ミズタマソウはアカバナ科ミズタマソウ属の多年草。花期は8~9月で山野の林下に咲く。花弁は4枚に見えるが、2枚で2裂する。果実が卵状で鉤状の白い毛が生えるため遠くから見ると水玉のように見える。

 

タニタデはアカバナ科ミズタマソウ属の多年草。花期は7~9月で山地の湿地や沢沿いに生える。名前にタデが付くがタデの仲間ではない。白い花弁、赤い萼片ともに2枚で、丸い果実の周りに毛が生えるのはミズタマソウと同じ。

◎ アキカラマツ(秋唐松)、シギンカラマツ(紫銀唐松)

アキカラマツは山野の日当たりの良いところに生えるキンポウゲ科カラマツソウ属の多年草。花期は7~9月で、花弁が小さく黄色い大きな葯が付いた雄蕊が多いため黄色に見える。秋に咲くカラマツというのだが、夏から咲き始め花が落ちても萼が落ちても花の姿は変わらないので咲いているように見える。

 

シギンカラマツはキンポウゲ科カラマツソウ属の多年草で山地の林内に生える。我が家の近くの公園の雑木林に生えていたものでもしかすると自生ではないかもしれません。名前がよく似た花にシキンカラマツ(紫錦唐松)があるが、それは花の色が紅紫色。

◎ マルバダケブキ(丸葉岳蕗)

マルバダケブキは山地の湿った林下や草地に生えるキク科メタカラコウ属の多年草。大型で背丈は80~120cmにもなる。奥多摩では多いが奥高尾では少なく私が見たのは一カ所だけです。
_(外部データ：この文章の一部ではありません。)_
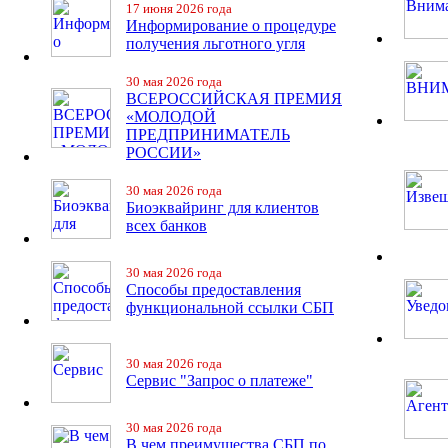
17 июня 2026 года
Информирование о процедуре
получения льготного угля
30 мая 2026 года
ВСЕРОССИЙСКАЯ ПРЕМИЯ
«МОЛОДОЙ
ПРЕДПРИНИМАТЕЛЬ
РОССИИ»
30 мая 2026 года
Биоэквайринг для клиентов
всех банков
30 мая 2026 года
Способы предоставления
функциональной ссылки СБП
30 мая 2026 года
Сервис "Запрос о платеже"
30 мая 2026 года
В чем преимущества СБП по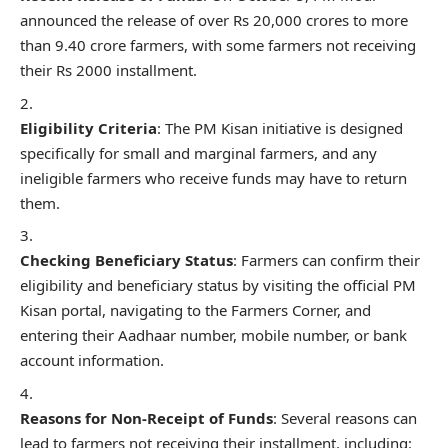
announced the release of over Rs 20,000 crores to more
than 9.40 crore farmers, with some farmers not receiving
their Rs 2000 installment.
Eligibility Criteria
: The PM Kisan initiative is designed
specifically for small and marginal farmers, and any
ineligible farmers who receive funds may have to return
them.
Checking Beneficiary Status
: Farmers can confirm their
eligibility and beneficiary status by visiting the official PM
Kisan portal, navigating to the Farmers Corner, and
entering their Aadhaar number, mobile number, or bank
account information.
Reasons for Non-Receipt of Funds
: Several reasons can
lead to farmers not receiving their installment, including: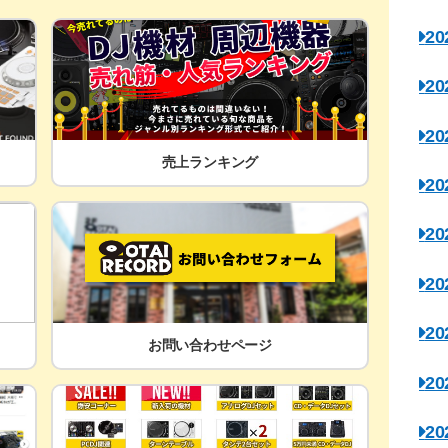
2
2
2
売上ランキング
2
2
2
2
お問い合わせページ
2
2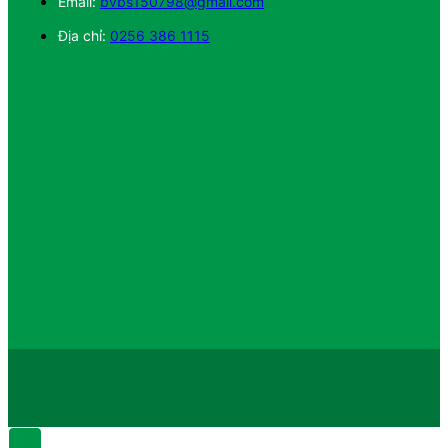
Email:
bvbs150798@gmail.com
Địa chỉ:
0256 386 1115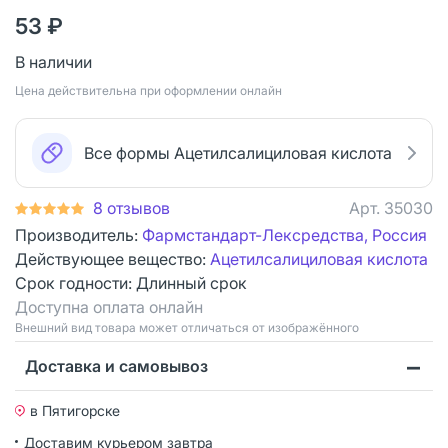
53 ₽
В наличии
Цена действительна при оформлении онлайн
Все формы Ацетилсалициловая кислота
8 отзывов
Арт.
35030
Производитель:
Фармстандарт-Лексредства, Россия
Действующее вещество:
Ацетилсалициловая кислота
Срок годности:
Длинный срок
Доступна оплата онлайн
Bнешний вид товара может отличаться от изображённого
Доставка и самовывоз
в Пятигорске
Доставим курьером
завтра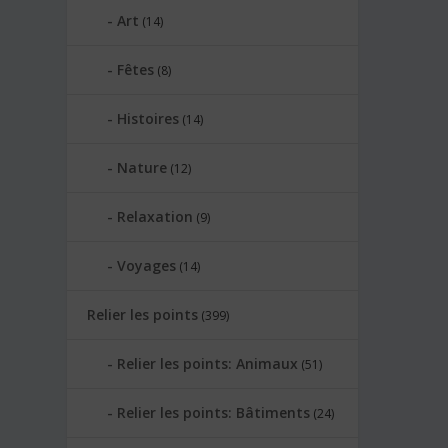
Art
(14)
Fêtes
(8)
Histoires
(14)
Nature
(12)
Relaxation
(9)
Voyages
(14)
Relier les points
(399)
Relier les points: Animaux
(51)
Relier les points: Bâtiments
(24)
◎ アメリカオニアザミ(亜米利加鬼薊、別名セイヨウオニアザミ)

アメリカオニアザミは別名セイヨウオニアザミでヨーロッパ原産の外来種でキク科アザミ属の多年草。

花期は7~10月で葉や茎、総苞片には長く鋭く強い刺があり触るのに注意を要する。

要注意外来生物に指定されているが刺のためか駆除しにくい。